Extracted records:

★ ★ ★ ★ ★

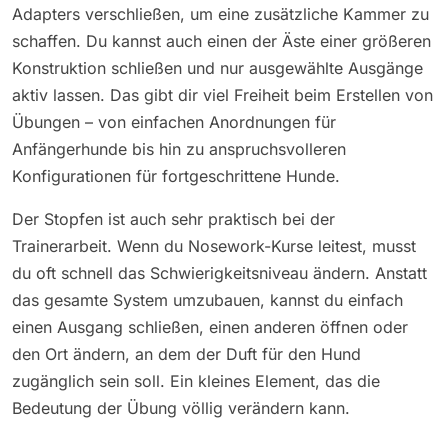
Adapters verschließen, um eine zusätzliche Kammer zu
schaffen. Du kannst auch einen der Äste einer größeren
Konstruktion schließen und nur ausgewählte Ausgänge
aktiv lassen. Das gibt dir viel Freiheit beim Erstellen von
Übungen – von einfachen Anordnungen für
Anfängerhunde bis hin zu anspruchsvolleren
Konfigurationen für fortgeschrittene Hunde.
Der Stopfen ist auch sehr praktisch bei der
Trainerarbeit. Wenn du Nosework-Kurse leitest, musst
du oft schnell das Schwierigkeitsniveau ändern. Anstatt
das gesamte System umzubauen, kannst du einfach
einen Ausgang schließen, einen anderen öffnen oder
den Ort ändern, an dem der Duft für den Hund
zugänglich sein soll. Ein kleines Element, das die
Bedeutung der Übung völlig verändern kann.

★ ★ ★ ★ ★

◆ **What to do**: Only the lines from the one that holds "einen Ausgang schließen, einen" through the end of the records should appear in the answer, each restated exactly.

◆ **Finished exercise**:
einen Ausgang schließen, einen anderen öffnen oder
den Ort ändern, an dem der Duft für den Hund
zugänglich sein soll. Ein kleines Element, das die
Bedeutung der Übung völlig verändern kann.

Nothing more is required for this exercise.